Shereen Abdulrahman Abulhassan I was an extremely fortunate child, born to parents who moved to Alkhobar as it was a developing city set to be a model across the Kingdom. I was lucky to grow up in an environment that encouraged learning and growth, and which allowed a child’s personality to develop, regardless of gender.
My parents never discriminated between their daughters and sons, even when customs and traditions limited women in the Kingdom and elsewhere. We were all allowed to practice our hobbies and pursue our passions with encouragement. My late mother was an avid reader, and my father continues to be a keen sportsman.
I went to Switzerland just after high school.
My parents sent me to study at the Institut Villa Pierrefeu, a school of etiquette, for one year.
After attending that Swiss finishing school, I received my bachelor’s in English literature from the University of Dammam, I got married and had five children, a daughter and four sons.
For 20 years, I’ve devoted myself to raising my children until they grew self-reliant. A new stage was about to begin.
Taking up from my mother, I was an avid reader for years so I founded the Tent Book Club in 2011. After sending my children off to college, I entered a new phase in my life: Exploring the world and its coexistence of cultures that I had read about for years.

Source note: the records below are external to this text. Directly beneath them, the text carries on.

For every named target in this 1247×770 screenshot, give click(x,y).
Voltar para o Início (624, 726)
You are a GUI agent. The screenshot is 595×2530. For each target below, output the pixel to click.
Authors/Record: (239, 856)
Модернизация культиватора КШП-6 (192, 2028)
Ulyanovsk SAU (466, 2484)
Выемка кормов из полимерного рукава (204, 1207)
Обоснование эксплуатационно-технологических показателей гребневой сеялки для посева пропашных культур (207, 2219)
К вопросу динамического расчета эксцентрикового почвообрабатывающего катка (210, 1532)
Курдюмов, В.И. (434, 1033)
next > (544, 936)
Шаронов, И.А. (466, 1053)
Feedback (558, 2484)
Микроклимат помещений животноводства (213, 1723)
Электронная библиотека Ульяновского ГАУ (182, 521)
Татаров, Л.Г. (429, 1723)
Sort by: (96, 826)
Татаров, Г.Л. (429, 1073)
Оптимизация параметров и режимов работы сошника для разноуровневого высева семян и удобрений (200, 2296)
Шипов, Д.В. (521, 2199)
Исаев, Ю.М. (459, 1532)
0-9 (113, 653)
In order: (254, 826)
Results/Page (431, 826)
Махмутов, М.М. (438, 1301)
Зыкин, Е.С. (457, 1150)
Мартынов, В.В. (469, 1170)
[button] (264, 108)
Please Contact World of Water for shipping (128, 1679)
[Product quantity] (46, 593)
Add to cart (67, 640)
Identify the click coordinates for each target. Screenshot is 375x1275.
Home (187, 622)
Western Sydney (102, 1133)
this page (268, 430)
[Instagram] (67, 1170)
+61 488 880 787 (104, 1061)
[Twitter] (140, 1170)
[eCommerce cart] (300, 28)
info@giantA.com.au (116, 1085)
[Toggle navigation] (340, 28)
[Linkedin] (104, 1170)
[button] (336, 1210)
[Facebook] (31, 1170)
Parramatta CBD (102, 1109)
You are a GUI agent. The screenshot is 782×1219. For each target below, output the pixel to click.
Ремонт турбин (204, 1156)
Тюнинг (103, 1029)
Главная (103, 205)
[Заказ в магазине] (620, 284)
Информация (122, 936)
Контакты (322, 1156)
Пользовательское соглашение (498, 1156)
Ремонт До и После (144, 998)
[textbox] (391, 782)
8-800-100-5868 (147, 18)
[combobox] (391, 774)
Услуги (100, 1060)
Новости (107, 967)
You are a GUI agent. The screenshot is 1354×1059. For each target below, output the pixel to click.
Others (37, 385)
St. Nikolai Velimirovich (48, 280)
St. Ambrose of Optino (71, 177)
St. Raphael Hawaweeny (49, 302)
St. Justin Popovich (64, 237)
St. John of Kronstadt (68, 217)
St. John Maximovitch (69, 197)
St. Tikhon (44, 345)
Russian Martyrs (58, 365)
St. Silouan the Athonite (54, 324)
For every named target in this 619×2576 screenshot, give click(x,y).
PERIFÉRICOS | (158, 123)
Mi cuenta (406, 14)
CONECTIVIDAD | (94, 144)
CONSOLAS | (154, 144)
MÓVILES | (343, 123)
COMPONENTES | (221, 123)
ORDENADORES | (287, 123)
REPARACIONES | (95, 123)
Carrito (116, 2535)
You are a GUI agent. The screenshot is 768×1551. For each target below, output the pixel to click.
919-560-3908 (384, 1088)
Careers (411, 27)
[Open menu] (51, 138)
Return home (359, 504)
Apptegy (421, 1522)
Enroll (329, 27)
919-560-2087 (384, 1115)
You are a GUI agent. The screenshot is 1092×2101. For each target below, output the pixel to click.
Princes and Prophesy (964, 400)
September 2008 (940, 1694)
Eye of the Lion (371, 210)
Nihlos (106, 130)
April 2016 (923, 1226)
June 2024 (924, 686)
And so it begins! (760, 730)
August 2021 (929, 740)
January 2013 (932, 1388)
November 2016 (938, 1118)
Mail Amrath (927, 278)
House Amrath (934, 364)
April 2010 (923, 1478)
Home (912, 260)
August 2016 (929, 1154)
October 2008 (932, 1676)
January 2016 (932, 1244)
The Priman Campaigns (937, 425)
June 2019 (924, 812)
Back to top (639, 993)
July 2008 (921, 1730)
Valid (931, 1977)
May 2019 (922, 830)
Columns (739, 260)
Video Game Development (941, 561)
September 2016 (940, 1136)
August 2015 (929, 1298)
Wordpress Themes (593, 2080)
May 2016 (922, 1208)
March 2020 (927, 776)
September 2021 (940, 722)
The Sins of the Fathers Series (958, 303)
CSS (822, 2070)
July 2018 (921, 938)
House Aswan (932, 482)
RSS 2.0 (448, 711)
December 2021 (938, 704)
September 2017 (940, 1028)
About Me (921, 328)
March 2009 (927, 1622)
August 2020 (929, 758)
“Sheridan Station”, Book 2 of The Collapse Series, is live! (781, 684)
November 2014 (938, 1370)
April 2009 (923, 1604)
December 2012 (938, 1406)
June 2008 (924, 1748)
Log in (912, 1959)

In 2016, I set off on a journey to climb Mount Kilimanjaro in northeast Tanzania. I found myself in a beautiful world where I could exercise in nature, by climbing to the peak of mountains.
In November 2017, I decided to establish the Rawasi Hiking Team. I was encouraged by the changes that were happening, and continue to be taking place in Saudi society for women. I formed a team, expecting that there would not be more than 20-25 people interested. We were largely targeting women, but to my surprise, in one month, 170 members from both genders joined, traveling twice a month to various areas around Riyadh, once every two months to a heritage site in the Kingdom and for two summers in a row, we traveled to Russia and Japan with funding from prominent female sponsors.
I was supported by my amazing husband, Abdullah Alamri, who was beside me every step of the way, encouraging and supporting me with every decision I made.
I challenge myself every time I set out, I want to reach the summit by any means.
On my first trip to Kilimanjaro, I was struck with anxiety and fear after enduring freezing temperatures, I fell behind and was left alone with my guide. After checking my vitals and oxygen rate, he cleared me and helped me continue forward. I pushed on, until reaching the summit at sunrise. I felt a sudden strength channelled by my late mother, who was suffering from Alzheimer’s at the time, I stood and admired the strength that pushed me toward the peak. My mother, a source of power, a strong woman who moved to a new city not knowing anyone until with time, became one of the most prominent women in the Eastern Province, loved and respected by all.
Strength derived from success on the peaks has helped me overcome all my fears, as the American author Ruth Gendler once said: “Fear has a big shadow but it is small in size.”
Dreams are limitless, whether you’re on top of a high mountain or on an arduous adventure, a mantra I encourage my friends and teammates to follow.